2019 Spanish mystery thriller film by Marc Vigil

The Silence of the Marsh (El Silencio del pantano, also known as The Swamp's Silence) is a 2019 Spanish mystery thriller web film directed by Marc Vigil. The film stars Pedro Alonso, Àlex Monner and Carmina Barrios in the lead roles. The plot of the film is based on a Juanjo Braulio novel of the same name and the story revolves around a journalist-turned-crime-novelist who also commits crime. The film originally premiered at the 2019 Seville European Film Festival.

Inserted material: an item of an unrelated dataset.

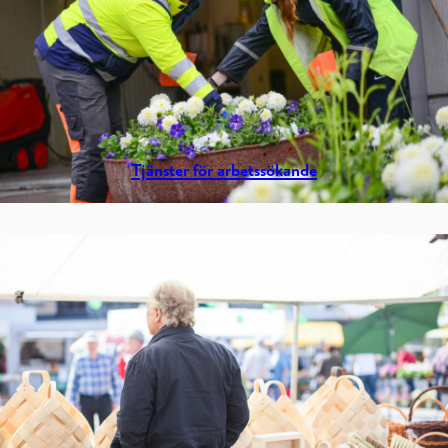
Tjänster för arbetssökande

It was theatrically released in Spain on 1 January 2020. The Silence of the Marsh was made available for streaming on Netflix on 22 April 2020 and opened to mixed reviews from critics.

== Production ==
The principal photography of the film was held for a period of seven weeks and the portions of the film were mostly filmed across Valencia.